Dataset entries
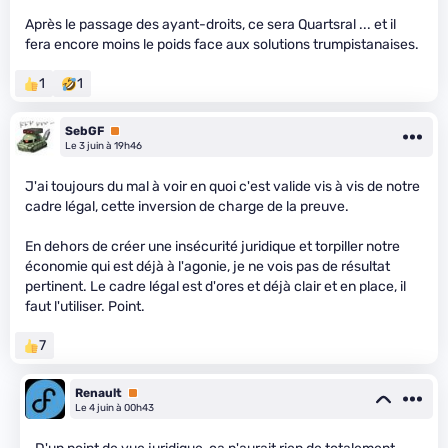
Après le passage des ayant-droits, ce sera Quartsral ... et il
fera encore moins le poids face aux solutions trumpistanaises.
1
1
SebGF
Premium
Le 3 juin à 19h46
J'ai toujours du mal à voir en quoi c'est valide vis à vis de notre
cadre légal, cette inversion de charge de la preuve.
En dehors de créer une insécurité juridique et torpiller notre
économie qui est déjà à l'agonie, je ne vois pas de résultat
pertinent. Le cadre légal est d'ores et déjà clair et en place, il
faut l'utiliser. Point.
7
Renault
Premium
Le 4 juin à 00h43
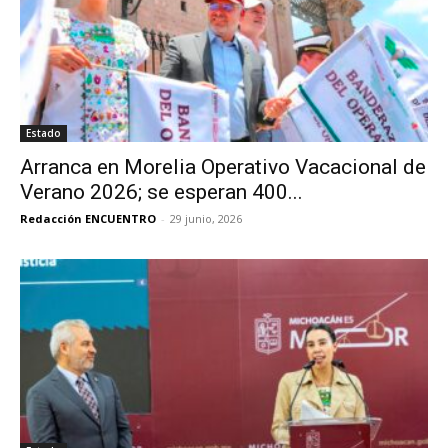
Estado
Arranca en Morelia Operativo Vacacional de
Verano 2026; se esperan 400...
Redacción ENCUENTRO
-
29 junio, 2026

* _Required work_
Leaving the images out, return every record exactly.

* _Worked solution_
Après le passage des ayant-droits, ce sera Quartsral ... et il
fera encore moins le poids face aux solutions trumpistanaises.
1
1
SebGF
Premium
Le 3 juin à 19h46
J'ai toujours du mal à voir en quoi c'est valide vis à vis de notre
cadre légal, cette inversion de charge de la preuve.
En dehors de créer une insécurité juridique et torpiller notre
économie qui est déjà à l'agonie, je ne vois pas de résultat
pertinent. Le cadre légal est d'ores et déjà clair et en place, il
faut l'utiliser. Point.
7
Renault
Premium
Le 4 juin à 00h43
Estado
Arranca en Morelia Operativo Vacacional de
Verano 2026; se esperan 400...
Redacción ENCUENTRO
-
29 junio, 2026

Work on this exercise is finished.